_Work instructions_
Each entry is to be retyped exactly as it appears, and each image is to be dropped.

_Dataset content_
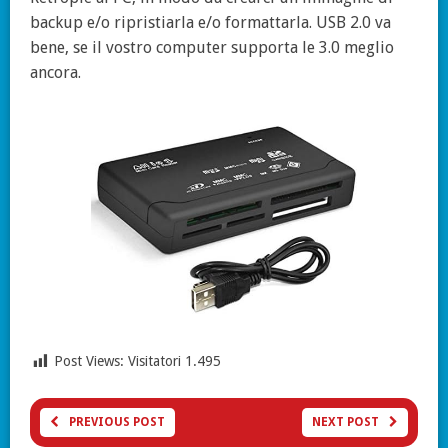
backup e/o ripristiarla e/o formattarla. USB 2.0 va
bene, se il vostro computer supporta le 3.0 meglio
ancora.
Post Views: Visitatori
1.495
PREVIOUS POST
NEXT POST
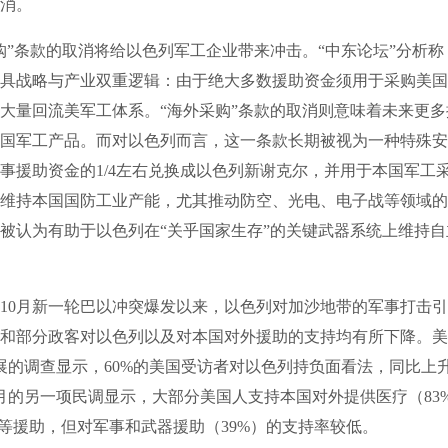
消。
条款的取消将给以色列军工企业带来冲击。“中东论坛”分析称
具战略与产业双重逻辑：由于绝大多数援助资金须用于采购美国
大量回流美军工体系。“海外采购”条款的取消则意味着未来更
国军工产品。而对以色列而言，这一条款长期被视为一种特殊安
事援助资金的1/4左右兑换成以色列新谢克尔，并用于本国军工
维持本国国防工业产能，尤其推动防空、光电、电子战等领域的
被认为有助于以色列在“关乎国家生存”的关键武器系统上维持
10月新一轮巴以冲突爆发以来，以色列对加沙地带的军事打击
和部分政客对以色列以及对本国对外援助的支持均有所下降。美
展的调查显示，60%的美国受访者对以色列持负面看法，同比上
月的另一项民调显示，大部分美国人支持本国对外提供医疗（83
）等援助，但对军事和武器援助（39%）的支持率较低。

_Result for this task_
backup e/o ripristiarla e/o formattarla. USB 2.0 va
bene, se il vostro computer supporta le 3.0 meglio
ancora.
Post Views: Visitatori
1.495
PREVIOUS POST
NEXT POST
消。
条款的取消将给以色列军工企业带来冲击。“中东论坛”分析称
具战略与产业双重逻辑：由于绝大多数援助资金须用于采购美国
大量回流美军工体系。“海外采购”条款的取消则意味着未来更
国军工产品。而对以色列而言，这一条款长期被视为一种特殊安
事援助资金的1/4左右兑换成以色列新谢克尔，并用于本国军工
维持本国国防工业产能，尤其推动防空、光电、电子战等领域的
被认为有助于以色列在“关乎国家生存”的关键武器系统上维持
10月新一轮巴以冲突爆发以来，以色列对加沙地带的军事打击
和部分政客对以色列以及对本国对外援助的支持均有所下降。美
展的调查显示，60%的美国受访者对以色列持负面看法，同比上
月的另一项民调显示，大部分美国人支持本国对外提供医疗（83
）等援助，但对军事和武器援助（39%）的支持率较低。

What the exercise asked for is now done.